Alles in allem rechnen die Forscher mit einer Verdoppelung derartiger Krankheitsfälle durch den Klimawandel bis 2030. Dazu kommen noch weitere Opfer durch stärkere Stürme und Überflutungen, die 2080 das Leben von etwa 200 Millionen Menschen beeinträchtigen dürften, durch Ozonsmog in Ballungsräumen oder die Hitze selbst.

Der Khumbu-Gletscher im Himalaya | Schmelzende Gletscher bedrohen die Wasserversorgung von Millionen Menschen. Der Gletschersee im nepalischen Khumbu-Tal des Himalaya wird von den Hängen des Mount Everest gespeist.
Der Sommer 2003 gab den Europäern noch einen weiteren Vorgeschmack auf zukünftige Klimaszenarien, denn die Dauergluten der Sonne trockneten zahlreiche Gewässer aus, Po und Rhein wurden zu Rinnsalen, und Trinkwasserspeicher leerten sich bisweilen bedenklich. Nach den Studien von Klimatologen um Tim Barnett vom Scripps-Institut in La Jolla erwartet aber genau dieses Problem die Länder des Nordens und Gebirgsanrainer demnächst regelmäßig [2].

Nach ihren Prognosen fallen in den entsprechenden Regionen die winterlichen Niederschläge mehr und mehr in Form von Regen statt als Schnee: Er bewahrte einst als Art Zwischenspeicher das begehrte Nass bis in das Frühjahr und den Frühsommer auf. Zusätzlich tauen die steigenden Temperaturen den weniger werdenden Schnee zunehmend früher ab – ein Problem, das auch die Gebirgsgletscher in Mitleidenschaft zieht.

Dadurch verschieben sich die Abflusszyklen der großen Flüsse, die jene Gebirge entwässern: Ihre Abflussspitzen stimmen nicht mehr mit den Verbrauchsspitzen überein, sofern Staudämme und andere Reservoirs dem nicht künstlich entgegenwirken – das Wasser entschwindet ungenutzt im Meer. Entsprechende Risikogebiete liegen etwa entlang des Rheins, wo sich Schifffahrt, Industrie und Landwirtschaft wohl bald häufiger im Sommer einschränken müssen, im Westen der USA oder in der kanadischen Prärie, deren Feldbau bislang noch vom Gebirgswasser über den Sommer hinweg profitieren.

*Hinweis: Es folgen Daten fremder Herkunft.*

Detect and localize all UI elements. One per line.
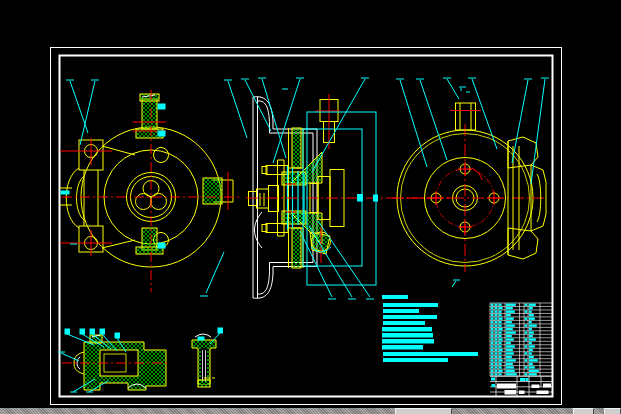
bom-cell-text bbox=[506, 359, 516, 361]
bom-cell-text bbox=[495, 352, 497, 354]
notes-text-line bbox=[382, 327, 432, 332]
bom-cell-text bbox=[499, 363, 502, 365]
bom-cell-text bbox=[506, 324, 515, 326]
bom-cell-text bbox=[506, 366, 514, 368]
bom-cell-text bbox=[529, 338, 536, 340]
title-field-box bbox=[505, 390, 517, 395]
bom-cell-text bbox=[525, 345, 528, 347]
bom-cell-text bbox=[506, 370, 515, 372]
notes-text-line bbox=[383, 309, 419, 313]
bom-cell-text bbox=[506, 317, 514, 319]
bom-cell-text bbox=[499, 359, 503, 361]
detail-view-a bbox=[58, 329, 170, 392]
notes-text-line bbox=[383, 358, 448, 362]
bom-cell-text bbox=[495, 328, 497, 330]
bom-cell-text bbox=[529, 307, 533, 309]
bom-cell-text bbox=[529, 345, 535, 347]
bom-cell-text bbox=[491, 331, 493, 333]
bom-cell-text bbox=[506, 311, 515, 313]
bom-cell-text bbox=[525, 373, 528, 375]
title-field-box bbox=[543, 384, 551, 388]
bom-cell-text bbox=[499, 328, 503, 330]
bom-cell-text bbox=[491, 363, 493, 365]
bom-cell-text bbox=[499, 335, 502, 337]
title-field-box bbox=[497, 384, 516, 389]
bom-cell-text bbox=[499, 314, 502, 316]
bom-cell-text bbox=[491, 335, 493, 337]
bom-cell-text bbox=[525, 311, 528, 313]
bom-cell-text bbox=[495, 311, 497, 313]
bom-cell-text bbox=[491, 373, 493, 375]
bom-cell-text bbox=[506, 304, 516, 306]
bom-cell-text bbox=[491, 321, 493, 323]
bom-cell-text bbox=[529, 370, 539, 372]
bom-cell-text bbox=[506, 373, 517, 375]
technical-notes bbox=[382, 295, 478, 362]
bom-cell-text bbox=[499, 321, 502, 323]
bom-cell-text bbox=[529, 363, 533, 365]
bom-cell-text bbox=[529, 342, 532, 344]
bom-cell-text bbox=[529, 356, 534, 358]
bom-cell-text bbox=[499, 324, 502, 326]
bom-cell-text bbox=[525, 352, 528, 354]
bom-cell-text bbox=[499, 366, 502, 368]
bom-cell-text bbox=[506, 349, 513, 351]
bom-cell-text bbox=[495, 356, 497, 358]
title-field-text bbox=[526, 378, 529, 381]
bom-cell-text bbox=[525, 338, 528, 340]
detail-view-b bbox=[192, 328, 223, 387]
scrollbar-thumb[interactable] bbox=[604, 408, 621, 414]
bom-cell-text bbox=[495, 342, 497, 344]
notes-text-line bbox=[382, 333, 433, 338]
trefoil-lobe-left bbox=[136, 194, 152, 210]
bom-cell-text bbox=[529, 359, 538, 361]
drum-centerlines bbox=[392, 124, 545, 272]
trefoil-lobe-right bbox=[151, 194, 167, 210]
notes-text-line bbox=[382, 339, 434, 344]
front-view-knuckle bbox=[60, 80, 247, 296]
bom-cell-text bbox=[495, 366, 497, 368]
bom-cell-text bbox=[506, 356, 512, 358]
annotation-mark bbox=[61, 191, 69, 194]
title-field-box bbox=[532, 385, 540, 389]
bom-cell-text bbox=[506, 328, 513, 330]
bom-cell-text bbox=[506, 321, 512, 323]
bom-cell-text bbox=[499, 307, 503, 309]
bom-cell-text bbox=[491, 317, 493, 319]
bom-cell-text bbox=[529, 331, 534, 333]
bom-cell-text bbox=[529, 314, 534, 316]
bom-cell-text bbox=[499, 349, 503, 351]
bom-cell-text bbox=[491, 352, 493, 354]
title-field-text bbox=[491, 378, 495, 381]
bom-cell-text bbox=[525, 324, 528, 326]
bom-cell-text bbox=[506, 314, 511, 316]
bom-cell-text bbox=[506, 352, 514, 354]
bom-cell-text bbox=[499, 331, 502, 333]
bom-cell-text bbox=[506, 335, 512, 337]
bom-cell-text bbox=[491, 314, 493, 316]
bom-cell-text bbox=[495, 317, 497, 319]
bom-cell-text bbox=[491, 366, 493, 368]
weld-mark bbox=[158, 131, 165, 136]
title-field-box bbox=[519, 391, 525, 395]
notes-text-line bbox=[382, 345, 423, 350]
notes-text-line bbox=[383, 352, 478, 356]
notes-text-line bbox=[383, 321, 425, 325]
horizontal-scrollbar[interactable] bbox=[0, 408, 621, 414]
bolt-circle bbox=[436, 169, 494, 227]
bom-cell-text bbox=[495, 373, 497, 375]
bom-cell-text bbox=[491, 356, 493, 358]
bom-cell-text bbox=[491, 349, 493, 351]
bom-cell-text bbox=[529, 373, 537, 375]
bom-cell-text bbox=[506, 363, 513, 365]
bom-cell-text bbox=[525, 366, 528, 368]
bom-cell-text bbox=[525, 331, 528, 333]
bom-cell-text bbox=[499, 356, 502, 358]
bom-cell-text bbox=[495, 331, 497, 333]
bom-cell-text bbox=[529, 352, 532, 354]
adjuster-bolt-detail bbox=[315, 94, 340, 149]
scrollbar-thumb[interactable] bbox=[395, 408, 452, 414]
bom-cell-text bbox=[499, 338, 503, 340]
scrollbar-thumb[interactable] bbox=[573, 408, 594, 414]
bom-cell-text bbox=[491, 342, 493, 344]
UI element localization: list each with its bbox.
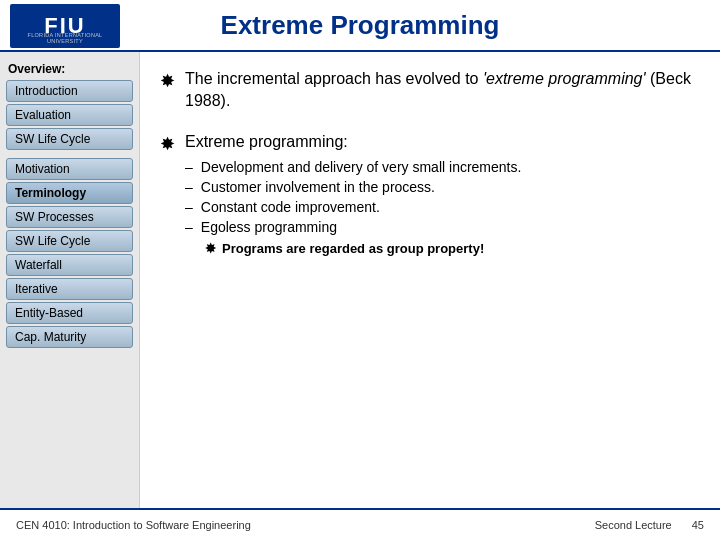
sub-item-text-3: Constant code improvement. — [201, 199, 380, 215]
content-area: ✸ The incremental approach has evolved t… — [140, 52, 720, 508]
footer-right: Second Lecture 45 — [595, 519, 704, 531]
sub-sub-list: ✸ Programs are regarded as group propert… — [205, 241, 521, 256]
footer-page: 45 — [692, 519, 704, 531]
bullet-section-2: ✸ Extreme programming: – Development and… — [160, 131, 700, 256]
footer: CEN 4010: Introduction to Software Engin… — [0, 508, 720, 540]
sub-item-1: – Development and delivery of very small… — [185, 159, 521, 175]
sidebar: Overview: Introduction Evaluation SW Lif… — [0, 52, 140, 508]
main-layout: Overview: Introduction Evaluation SW Lif… — [0, 52, 720, 508]
bullet-row-2: ✸ Extreme programming: – Development and… — [160, 131, 700, 256]
header: FIU FLORIDA INTERNATIONAL UNIVERSITY Ext… — [0, 0, 720, 52]
dash-3: – — [185, 199, 193, 215]
sidebar-item-iterative[interactable]: Iterative — [6, 278, 133, 300]
sub-list: – Development and delivery of very small… — [185, 159, 521, 256]
footer-course: CEN 4010: Introduction to Software Engin… — [16, 519, 251, 531]
sidebar-item-waterfall[interactable]: Waterfall — [6, 254, 133, 276]
sidebar-item-terminology[interactable]: Terminology — [6, 182, 133, 204]
dash-1: – — [185, 159, 193, 175]
sub-item-text-1: Development and delivery of very small i… — [201, 159, 522, 175]
dash-2: – — [185, 179, 193, 195]
logo-sub: FLORIDA INTERNATIONAL UNIVERSITY — [10, 32, 120, 44]
bullet-text-1: The incremental approach has evolved to … — [185, 68, 700, 113]
bullet-star-2: ✸ — [160, 133, 175, 155]
bullet-content-2: Extreme programming: – Development and d… — [185, 131, 521, 256]
sub-sub-item-1: ✸ Programs are regarded as group propert… — [205, 241, 521, 256]
sub-item-3: – Constant code improvement. — [185, 199, 521, 215]
footer-lecture: Second Lecture — [595, 519, 672, 531]
sub-item-text-2: Customer involvement in the process. — [201, 179, 435, 195]
bullet-row-1: ✸ The incremental approach has evolved t… — [160, 68, 700, 113]
sub-item-2: – Customer involvement in the process. — [185, 179, 521, 195]
sidebar-item-cap-maturity[interactable]: Cap. Maturity — [6, 326, 133, 348]
logo-box: FIU FLORIDA INTERNATIONAL UNIVERSITY — [10, 4, 120, 48]
sidebar-item-evaluation[interactable]: Evaluation — [6, 104, 133, 126]
bullet-heading-2: Extreme programming: — [185, 133, 348, 150]
sidebar-item-entity-based[interactable]: Entity-Based — [6, 302, 133, 324]
sidebar-item-motivation[interactable]: Motivation — [6, 158, 133, 180]
logo-area: FIU FLORIDA INTERNATIONAL UNIVERSITY — [10, 4, 120, 48]
bullet-star-1: ✸ — [160, 70, 175, 92]
page-title: Extreme Programming — [221, 10, 500, 41]
sidebar-item-sw-processes[interactable]: SW Processes — [6, 206, 133, 228]
sidebar-item-introduction[interactable]: Introduction — [6, 80, 133, 102]
sidebar-item-sw-life-cycle-2[interactable]: SW Life Cycle — [6, 230, 133, 252]
sub-sub-text-1: Programs are regarded as group property! — [222, 241, 484, 256]
sub-item-4: – Egoless programming — [185, 219, 521, 235]
sub-item-text-4: Egoless programming — [201, 219, 337, 235]
sidebar-overview-label: Overview: — [0, 58, 139, 78]
bullet-section-1: ✸ The incremental approach has evolved t… — [160, 68, 700, 113]
dash-4: – — [185, 219, 193, 235]
sub-sub-star: ✸ — [205, 241, 216, 256]
sidebar-item-sw-life-cycle-1[interactable]: SW Life Cycle — [6, 128, 133, 150]
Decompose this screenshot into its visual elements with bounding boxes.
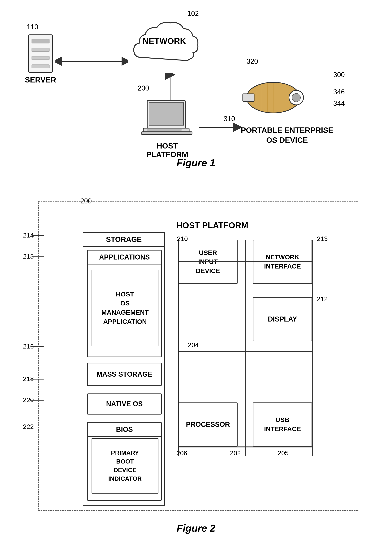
usb-ref-344: 344 xyxy=(333,99,345,108)
ref-213: 213 xyxy=(317,235,328,242)
server-icon xyxy=(28,34,53,73)
host-os-text: HOST OS MANAGEMENT APPLICATION xyxy=(101,290,149,326)
cloud-container: 102 NETWORK xyxy=(130,19,199,73)
connector-216 xyxy=(31,346,44,347)
mass-storage-box: MASS STORAGE xyxy=(87,363,162,386)
pbd-text: PRIMARY BOOT DEVICE INDICATOR xyxy=(108,448,142,483)
svg-rect-5 xyxy=(141,132,192,135)
bios-title: BIOS xyxy=(88,423,161,437)
host-label: HOST PLATFORM xyxy=(146,142,188,159)
usb-ref-346: 346 xyxy=(333,88,345,96)
user-input-text: USER INPUT DEVICE xyxy=(196,248,220,276)
connector-214 xyxy=(32,235,44,236)
ref-206: 206 xyxy=(177,449,187,457)
svg-rect-3 xyxy=(149,102,183,125)
ref-212: 212 xyxy=(317,295,328,303)
ref-210: 210 xyxy=(177,235,188,242)
server-label: SERVER xyxy=(25,76,56,84)
processor-text: PROCESSOR xyxy=(186,421,230,429)
user-input-box: USER INPUT DEVICE xyxy=(178,240,238,284)
host-os-app-box: HOST OS MANAGEMENT APPLICATION xyxy=(92,270,158,346)
figure1-title: Figure 1 xyxy=(177,157,215,169)
native-os-box: NATIVE OS xyxy=(87,393,162,415)
display-box: DISPLAY xyxy=(253,297,312,341)
bus-v-left xyxy=(178,240,179,456)
server-ref: 110 xyxy=(27,23,38,31)
cloud-text: NETWORK xyxy=(143,36,186,46)
connector-218 xyxy=(31,379,44,379)
usb-ref-320: 320 xyxy=(247,57,258,65)
svg-point-11 xyxy=(292,93,300,102)
figure1-area: 110 SERVER 102 NETWORK xyxy=(0,8,392,172)
applications-box: APPLICATIONS HOST OS MANAGEMENT APPLICAT… xyxy=(87,250,162,357)
pbd-box: PRIMARY BOOT DEVICE INDICATOR xyxy=(92,438,158,494)
connector-220 xyxy=(31,400,44,401)
svg-rect-9 xyxy=(243,94,254,101)
storage-title: STORAGE xyxy=(83,233,164,247)
connector-215 xyxy=(32,256,44,257)
host-platform-title: HOST PLATFORM xyxy=(177,221,248,230)
usb-interface-box: USB INTERFACE xyxy=(253,403,312,447)
mass-storage-text: MASS STORAGE xyxy=(96,370,152,378)
bios-box: BIOS PRIMARY BOOT DEVICE INDICATOR xyxy=(87,422,162,501)
network-interface-text: NETWORK INTERFACE xyxy=(264,253,301,271)
host-platform-box: HOST PLATFORM STORAGE APPLICATIONS HOST … xyxy=(38,201,359,511)
figure2-area: 200 HOST PLATFORM STORAGE APPLICATIONS H… xyxy=(0,184,392,538)
ref-202: 202 xyxy=(230,449,241,457)
usb-interface-text: USB INTERFACE xyxy=(264,415,301,434)
connector-222 xyxy=(31,427,44,427)
arrow-server-cloud xyxy=(55,56,128,67)
usb-device-container: 310 320 300 346 344 PORTABLE ENTERPRISE … xyxy=(241,73,333,145)
host-ref: 200 xyxy=(138,84,149,92)
bus-v-right xyxy=(312,240,313,456)
network-interface-box: NETWORK INTERFACE xyxy=(253,240,312,284)
usb-ref-310: 310 xyxy=(224,115,235,123)
arrow-host-usb xyxy=(199,123,243,132)
ref-204: 204 xyxy=(188,341,199,349)
display-text: DISPLAY xyxy=(268,315,297,323)
svg-rect-6 xyxy=(147,129,182,131)
applications-title: APPLICATIONS xyxy=(88,251,161,265)
native-os-text: NATIVE OS xyxy=(106,400,143,408)
usb-svg xyxy=(241,73,304,123)
figure2-title: Figure 2 xyxy=(177,522,215,534)
host-container: 200 HOST PLATFORM xyxy=(141,99,193,159)
bus-v-center xyxy=(245,240,246,456)
laptop-svg xyxy=(141,99,193,140)
usb-ref-300: 300 xyxy=(333,71,345,79)
processor-box: PROCESSOR xyxy=(178,403,238,447)
usb-device-label: PORTABLE ENTERPRISE OS DEVICE xyxy=(241,125,333,145)
storage-box: STORAGE APPLICATIONS HOST OS MANAGEMENT … xyxy=(83,232,165,506)
cloud-svg xyxy=(130,19,199,73)
cloud-ref: 102 xyxy=(187,10,199,18)
server-container: 110 SERVER xyxy=(25,34,56,84)
ref-205: 205 xyxy=(278,449,289,457)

Doch wiederum spüren arme Länder die Folgen deutlicher – etwa jene westlich der Anden, deren Wüstenstädte wie Lima von den Gletschern des Gebirgszugs profitieren. Diese schrumpften aber während der letzten drei Jahrzehnte bereits um 25 Prozent, und ihr Abtauen beschleunigt sich, ohne dass Ersatz bislang greifbar wäre. Ähnliches spielt sich in Asien ab, wo die Eisgiganten des Himalajas zu den am schnellsten schwindenden Wasserspeichern des Planeten zählen, aber gleichzeitig eine rapide wachsende Bevölkerung versorgen müssen: Eine der eisigen Hauptquellen des Yangtse zog sich in nur 13 Jahren um 750 Meter zurück.

Ob Krankheiten oder Wassermangel: Die Aussichten für Mensch und Natur werden offensichtlich unangenehmer. Dauerhaftes Badewetter hierzulande ist da wohl eher ein schwacher Trost.